What the task requires
The response must reproduce every record below without alteration.

Entries provided
%%

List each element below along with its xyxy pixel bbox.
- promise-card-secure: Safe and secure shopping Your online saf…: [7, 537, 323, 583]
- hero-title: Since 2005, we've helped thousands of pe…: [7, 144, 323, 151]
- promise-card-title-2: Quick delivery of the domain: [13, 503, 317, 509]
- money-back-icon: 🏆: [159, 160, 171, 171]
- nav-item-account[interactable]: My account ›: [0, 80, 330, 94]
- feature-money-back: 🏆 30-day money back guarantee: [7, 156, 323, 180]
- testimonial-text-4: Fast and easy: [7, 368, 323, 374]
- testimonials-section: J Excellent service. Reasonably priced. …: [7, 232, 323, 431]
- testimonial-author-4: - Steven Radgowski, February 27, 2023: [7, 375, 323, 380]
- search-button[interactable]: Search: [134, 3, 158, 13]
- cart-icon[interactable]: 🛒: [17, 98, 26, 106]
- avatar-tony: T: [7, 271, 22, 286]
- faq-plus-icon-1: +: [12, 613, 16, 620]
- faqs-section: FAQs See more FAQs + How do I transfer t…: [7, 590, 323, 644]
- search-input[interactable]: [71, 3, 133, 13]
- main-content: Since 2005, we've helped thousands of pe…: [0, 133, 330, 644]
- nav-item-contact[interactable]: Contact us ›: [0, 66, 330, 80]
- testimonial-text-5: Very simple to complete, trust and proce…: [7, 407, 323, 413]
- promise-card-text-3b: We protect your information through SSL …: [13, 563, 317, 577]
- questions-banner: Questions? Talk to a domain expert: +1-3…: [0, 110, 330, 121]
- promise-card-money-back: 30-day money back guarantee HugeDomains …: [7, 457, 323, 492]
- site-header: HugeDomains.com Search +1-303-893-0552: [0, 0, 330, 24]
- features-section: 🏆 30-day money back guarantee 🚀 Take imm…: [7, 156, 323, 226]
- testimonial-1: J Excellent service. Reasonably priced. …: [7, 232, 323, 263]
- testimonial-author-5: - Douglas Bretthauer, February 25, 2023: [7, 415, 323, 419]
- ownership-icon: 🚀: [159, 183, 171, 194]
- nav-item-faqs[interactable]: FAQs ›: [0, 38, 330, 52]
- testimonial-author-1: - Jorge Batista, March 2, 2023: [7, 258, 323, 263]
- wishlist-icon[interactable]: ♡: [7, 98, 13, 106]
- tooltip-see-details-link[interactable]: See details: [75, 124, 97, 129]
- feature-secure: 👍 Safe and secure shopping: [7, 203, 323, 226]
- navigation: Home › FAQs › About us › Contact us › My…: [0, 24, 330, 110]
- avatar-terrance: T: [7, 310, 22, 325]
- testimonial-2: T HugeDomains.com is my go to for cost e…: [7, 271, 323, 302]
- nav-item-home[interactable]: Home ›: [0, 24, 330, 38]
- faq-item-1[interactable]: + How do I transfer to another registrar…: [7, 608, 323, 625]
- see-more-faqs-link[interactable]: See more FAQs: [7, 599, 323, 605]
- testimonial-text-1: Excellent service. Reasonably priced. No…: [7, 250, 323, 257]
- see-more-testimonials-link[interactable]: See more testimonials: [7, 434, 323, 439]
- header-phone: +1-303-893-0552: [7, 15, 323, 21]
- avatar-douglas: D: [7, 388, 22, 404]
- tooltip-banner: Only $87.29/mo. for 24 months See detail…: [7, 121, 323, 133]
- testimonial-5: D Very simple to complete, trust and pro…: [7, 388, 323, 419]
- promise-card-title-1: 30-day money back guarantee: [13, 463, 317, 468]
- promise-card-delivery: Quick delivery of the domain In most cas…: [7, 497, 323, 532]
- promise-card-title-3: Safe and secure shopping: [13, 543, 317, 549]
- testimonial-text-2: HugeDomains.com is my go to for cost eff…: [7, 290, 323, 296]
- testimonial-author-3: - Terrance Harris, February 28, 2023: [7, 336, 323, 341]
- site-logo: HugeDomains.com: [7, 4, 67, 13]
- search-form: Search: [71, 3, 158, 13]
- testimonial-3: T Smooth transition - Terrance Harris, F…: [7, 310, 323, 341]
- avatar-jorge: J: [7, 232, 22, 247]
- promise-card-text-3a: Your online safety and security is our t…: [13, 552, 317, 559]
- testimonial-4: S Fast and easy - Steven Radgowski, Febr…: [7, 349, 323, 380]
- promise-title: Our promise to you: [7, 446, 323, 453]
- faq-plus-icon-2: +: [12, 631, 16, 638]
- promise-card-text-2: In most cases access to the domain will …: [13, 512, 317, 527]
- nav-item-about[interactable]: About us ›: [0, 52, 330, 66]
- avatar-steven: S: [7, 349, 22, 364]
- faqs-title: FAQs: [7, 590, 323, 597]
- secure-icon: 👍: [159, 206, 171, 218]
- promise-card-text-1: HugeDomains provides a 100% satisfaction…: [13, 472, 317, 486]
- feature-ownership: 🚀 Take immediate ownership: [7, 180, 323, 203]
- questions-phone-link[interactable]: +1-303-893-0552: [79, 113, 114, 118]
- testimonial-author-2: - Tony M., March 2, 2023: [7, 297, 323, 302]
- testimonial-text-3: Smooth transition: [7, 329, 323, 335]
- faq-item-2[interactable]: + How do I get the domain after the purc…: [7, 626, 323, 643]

%%

Answer for this exercise
List each element below along with its xyxy pixel bbox.
- promise-card-secure: Safe and secure shopping Your online saf…: [7, 537, 323, 583]
- hero-title: Since 2005, we've helped thousands of pe…: [7, 144, 323, 151]
- promise-card-title-2: Quick delivery of the domain: [13, 503, 317, 509]
- money-back-icon: 🏆: [159, 160, 171, 171]
- nav-item-account[interactable]: My account ›: [0, 80, 330, 94]
- feature-money-back: 🏆 30-day money back guarantee: [7, 156, 323, 180]
- testimonial-text-4: Fast and easy: [7, 368, 323, 374]
- testimonials-section: J Excellent service. Reasonably priced. …: [7, 232, 323, 431]
- testimonial-author-4: - Steven Radgowski, February 27, 2023: [7, 375, 323, 380]
- search-button[interactable]: Search: [134, 3, 158, 13]
- cart-icon[interactable]: 🛒: [17, 98, 26, 106]
- avatar-tony: T: [7, 271, 22, 286]
- faq-plus-icon-1: +: [12, 613, 16, 620]
- faqs-section: FAQs See more FAQs + How do I transfer t…: [7, 590, 323, 644]
- search-input[interactable]: [71, 3, 133, 13]
- main-content: Since 2005, we've helped thousands of pe…: [0, 133, 330, 644]
- nav-item-contact[interactable]: Contact us ›: [0, 66, 330, 80]
- testimonial-text-5: Very simple to complete, trust and proce…: [7, 407, 323, 413]
- promise-card-text-3b: We protect your information through SSL …: [13, 563, 317, 577]
- questions-banner: Questions? Talk to a domain expert: +1-3…: [0, 110, 330, 121]
- promise-card-money-back: 30-day money back guarantee HugeDomains …: [7, 457, 323, 492]
- site-header: HugeDomains.com Search +1-303-893-0552: [0, 0, 330, 24]
- features-section: 🏆 30-day money back guarantee 🚀 Take imm…: [7, 156, 323, 226]
- testimonial-1: J Excellent service. Reasonably priced. …: [7, 232, 323, 263]
- testimonial-author-5: - Douglas Bretthauer, February 25, 2023: [7, 415, 323, 419]
- ownership-icon: 🚀: [159, 183, 171, 194]
- nav-item-faqs[interactable]: FAQs ›: [0, 38, 330, 52]
- testimonial-author-1: - Jorge Batista, March 2, 2023: [7, 258, 323, 263]
- wishlist-icon[interactable]: ♡: [7, 98, 13, 106]
- tooltip-see-details-link[interactable]: See details: [75, 124, 97, 129]
- feature-secure: 👍 Safe and secure shopping: [7, 203, 323, 226]
- navigation: Home › FAQs › About us › Contact us › My…: [0, 24, 330, 110]
- avatar-terrance: T: [7, 310, 22, 325]
- testimonial-2: T HugeDomains.com is my go to for cost e…: [7, 271, 323, 302]
- nav-item-home[interactable]: Home ›: [0, 24, 330, 38]
- faq-item-1[interactable]: + How do I transfer to another registrar…: [7, 608, 323, 625]
- see-more-faqs-link[interactable]: See more FAQs: [7, 599, 323, 605]
- testimonial-text-1: Excellent service. Reasonably priced. No…: [7, 250, 323, 257]
- see-more-testimonials-link[interactable]: See more testimonials: [7, 434, 323, 439]
- header-phone: +1-303-893-0552: [7, 15, 323, 21]
- avatar-douglas: D: [7, 388, 22, 404]
- tooltip-banner: Only $87.29/mo. for 24 months See detail…: [7, 121, 323, 133]
- testimonial-5: D Very simple to complete, trust and pro…: [7, 388, 323, 419]
- promise-card-title-1: 30-day money back guarantee: [13, 463, 317, 468]
- promise-card-delivery: Quick delivery of the domain In most cas…: [7, 497, 323, 532]
- promise-card-title-3: Safe and secure shopping: [13, 543, 317, 549]
- testimonial-text-2: HugeDomains.com is my go to for cost eff…: [7, 290, 323, 296]
- testimonial-author-3: - Terrance Harris, February 28, 2023: [7, 336, 323, 341]
- site-logo: HugeDomains.com: [7, 4, 67, 13]
- search-form: Search: [71, 3, 158, 13]
- testimonial-3: T Smooth transition - Terrance Harris, F…: [7, 310, 323, 341]
- avatar-jorge: J: [7, 232, 22, 247]
- promise-card-text-3a: Your online safety and security is our t…: [13, 552, 317, 559]
- testimonial-4: S Fast and easy - Steven Radgowski, Febr…: [7, 349, 323, 380]
- promise-title: Our promise to you: [7, 446, 323, 453]
- faq-plus-icon-2: +: [12, 631, 16, 638]
- promise-card-text-2: In most cases access to the domain will …: [13, 512, 317, 527]
- nav-item-about[interactable]: About us ›: [0, 52, 330, 66]
- avatar-steven: S: [7, 349, 22, 364]
- faqs-title: FAQs: [7, 590, 323, 597]
- secure-icon: 👍: [159, 206, 171, 218]
- promise-card-text-1: HugeDomains provides a 100% satisfaction…: [13, 472, 317, 486]
- feature-ownership: 🚀 Take immediate ownership: [7, 180, 323, 203]
- questions-phone-link[interactable]: +1-303-893-0552: [79, 113, 114, 118]
- testimonial-author-2: - Tony M., March 2, 2023: [7, 297, 323, 302]
- testimonial-text-3: Smooth transition: [7, 329, 323, 335]
- faq-item-2[interactable]: + How do I get the domain after the purc…: [7, 626, 323, 643]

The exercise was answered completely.